The second limitation is that the study involved many variables, making it difficult to establish whether participants were able to remember and report accurately all variables that affected their decisions. Hence, our future studies will involve groups where we will apply only specific design principles to the application, so that we can compare the results for the groups. We intend to design several versions of the application, each with its own design principles, to further confirm the impact of each design principle and to triangulate this study’s findings and those of future experiments.

The third limitation is that the study participants were mainly from only two areas in Saudi Arabia. The underlying reasons for the ED overcrowding problem can vary between regions (e.g., a lack of investment in healthcare facilities or the poor distribution of resources in specific regions). Hence, the overcrowding problem in each region must diagnosed before generalizing a solution across different regions.

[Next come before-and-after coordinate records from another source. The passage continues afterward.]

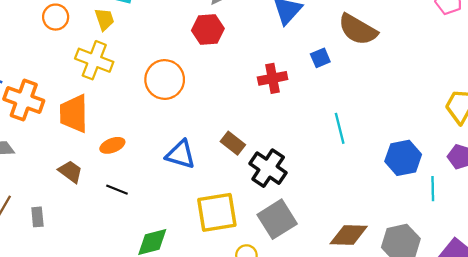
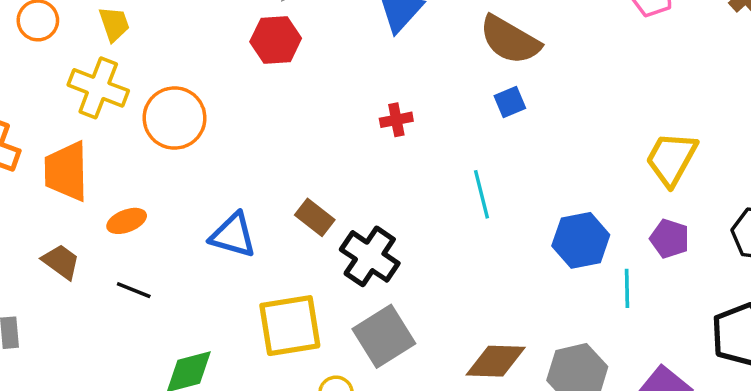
blue square: (320, 58) -> (510, 102), moved
red cross: (273, 78) -> (396, 120), moved, size x0.7
orange circle: (165, 79) -> (175, 118), moved

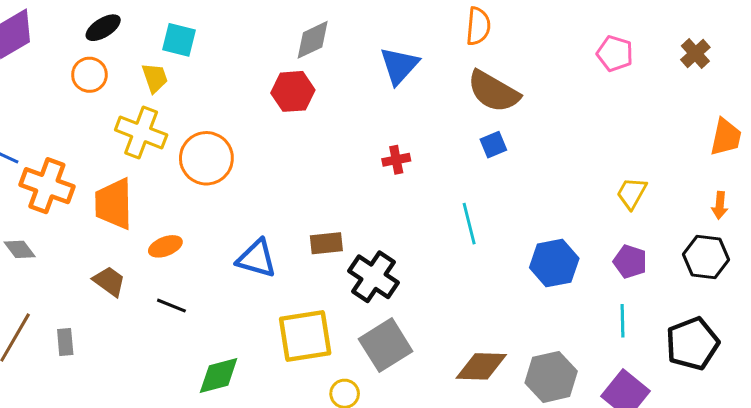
yellow trapezoid: (671, 159) -> (632, 193), size x0.7
brown rectangle: (315, 217) -> (326, 243), turned -44
cyan line: (627, 288) -> (623, 321), moved

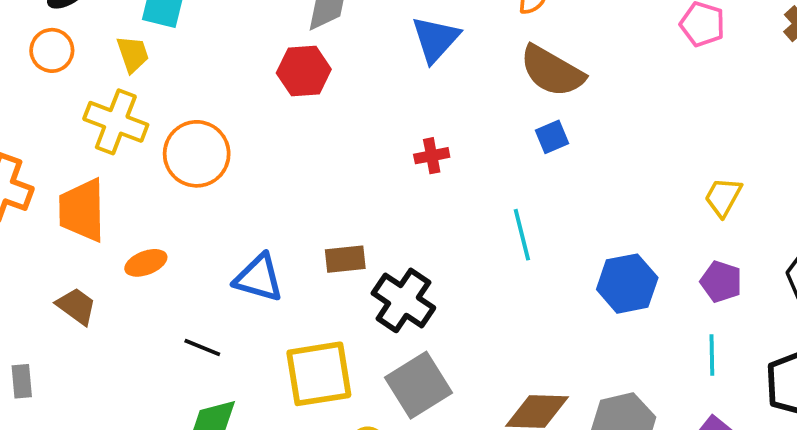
black line: (171, 306) -> (202, 347), moved

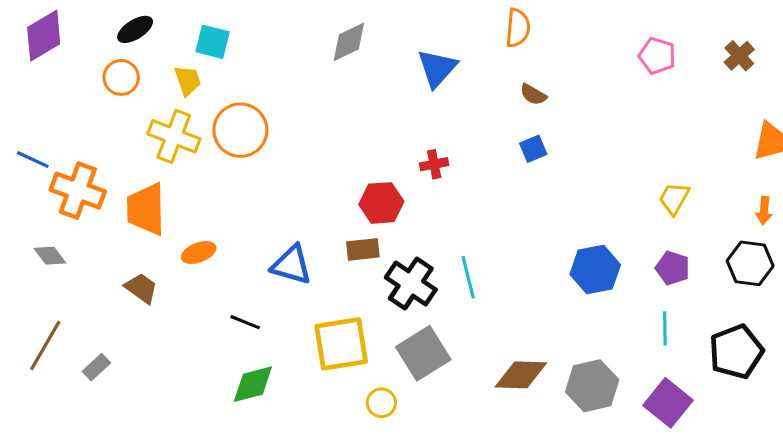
red hexagon: (304, 71) -> (381, 203), moved
brown semicircle: (552, 71) -> (533, 95), size x0.5
orange circle: (197, 154) -> (240, 130), moved
cyan line: (522, 235) -> (468, 277), moved
gray rectangle: (22, 381) -> (96, 367), moved, turned 52

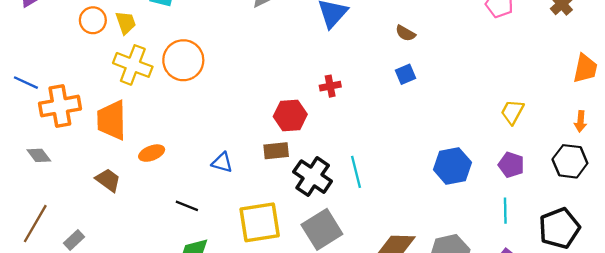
yellow trapezoid: (188, 81) -> (126, 23), moved
orange cross: (78, 191) -> (60, 106), turned -30
blue triangle: (292, 265) -> (222, 162), size x0.7

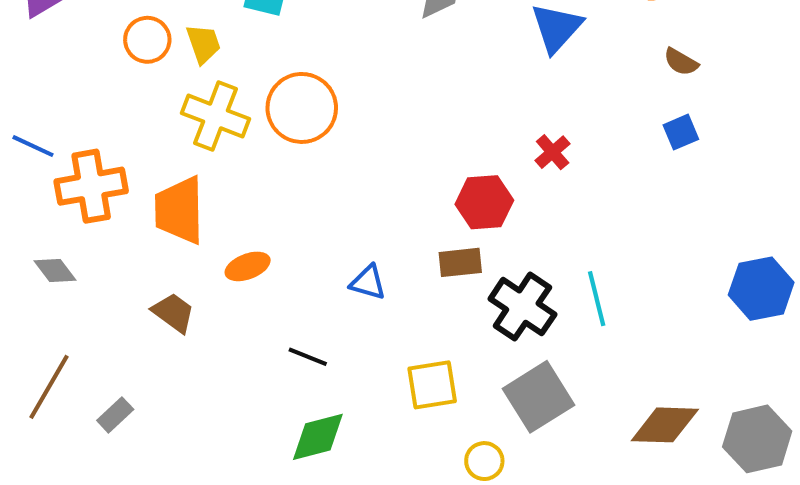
red cross: (330, 86) -> (553, 152), turned -30
yellow square: (260, 222) -> (432, 385), size x0.7

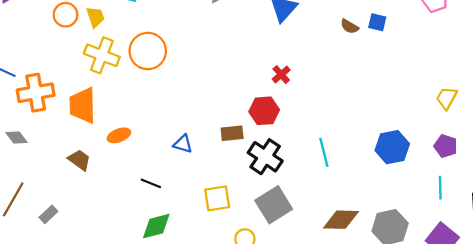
blue square: (681, 132) -> (377, 22), moved, turned 36
red hexagon: (484, 202) -> (264, 111), moved
cyan line: (597, 299) -> (324, 152), moved

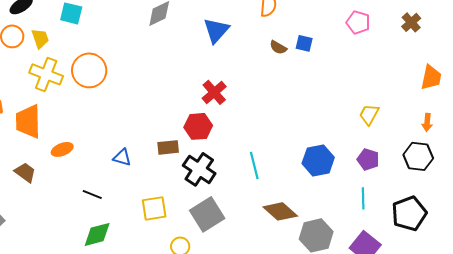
red cross: (281, 75) -> (214, 92), size x1.4
brown diamond: (341, 220) -> (280, 211), moved, turned 40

Last, although the study provided some indications about the potential role of persuasive technology in solving the ED overcrowding problem, it is risky to draw policy decisions based on the experiences of a small number of patients in specific contexts. That is, the number of participants in our study is small considering the large population targeted by the software solution. Therefore, it is necessary to conduct further studies using large samples.

Nevertheless, overall, this study represents the initial step toward employing persuasive technology to tackle ED overcrowding and would encourage further research on this topic.